=== Assignment ===
Output, exactly as written, the lines below from the one that has "olmaktan çıkacak." through the one that has "cumpărat. Contravaloarea produsului"; nothing else, and no pictures.

=== Records provided ===

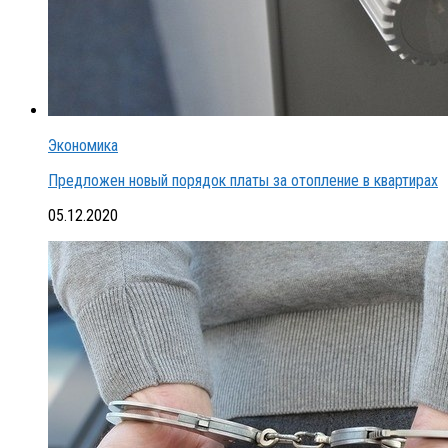
Экономика
Предложен новый порядок платы за отопление в квартирах
05.12.2020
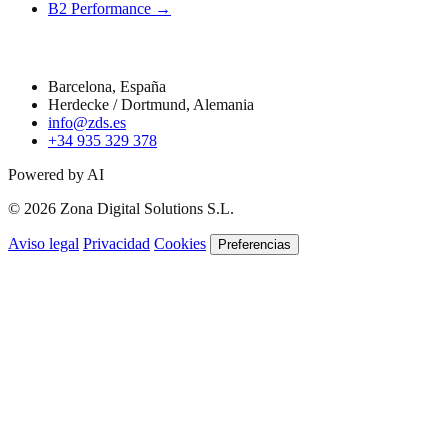
B2 Performance →
Contacto
Barcelona, España
Herdecke / Dortmund, Alemania
info@zds.es
+34 935 329 378
Powered by AI
© 2026 Zona Digital Solutions S.L.
Aviso legal
Privacidad
Cookies
Preferencias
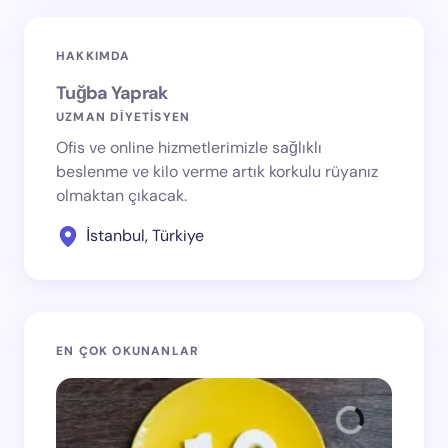
HAKKIMDA
Tuğba Yaprak
UZMAN DİYETİSYEN
Ofis ve online hizmetlerimizle sağlıklı
beslenme ve kilo verme artık korkulu rüyanız
olmaktan çıkacak.
İstanbul, Türkiye
EN ÇOK OKUNANLAR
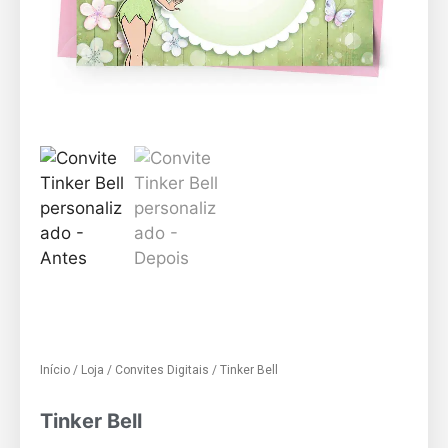
Início
/
Loja
/
Convites Digitais
/ Tinker Bell
Tinker Bell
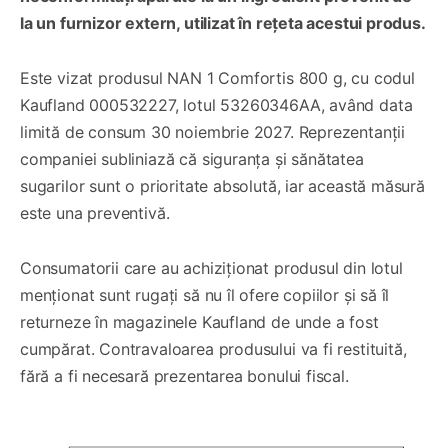
la un furnizor extern, utilizat în rețeta acestui produs.
Este vizat produsul NAN 1 Comfortis 800 g, cu codul
Kaufland 000532227, lotul 53260346AA, având data
limită de consum 30 noiembrie 2027. Reprezentanții
companiei subliniază că siguranța și sănătatea
sugarilor sunt o prioritate absolută, iar această măsură
este una preventivă.
Consumatorii care au achiziționat produsul din lotul
menționat sunt rugați să nu îl ofere copiilor și să îl
returneze în magazinele Kaufland de unde a fost
cumpărat. Contravaloarea produsului va fi restituită,
fără a fi necesară prezentarea bonului fiscal.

=== Response to the task ===
olmaktan çıkacak.
İstanbul, Türkiye
EN ÇOK OKUNANLAR
Início
/
Loja
/
Convites Digitais
/ Tinker Bell
Tinker Bell
la un furnizor extern, utilizat în rețeta acestui produs.
Este vizat produsul NAN 1 Comfortis 800 g, cu codul
Kaufland 000532227, lotul 53260346AA, având data
limită de consum 30 noiembrie 2027. Reprezentanții
companiei subliniază că siguranța și sănătatea
sugarilor sunt o prioritate absolută, iar această măsură
este una preventivă.
Consumatorii care au achiziționat produsul din lotul
menționat sunt rugați să nu îl ofere copiilor și să îl
returneze în magazinele Kaufland de unde a fost
cumpărat. Contravaloarea produsului va fi restituită,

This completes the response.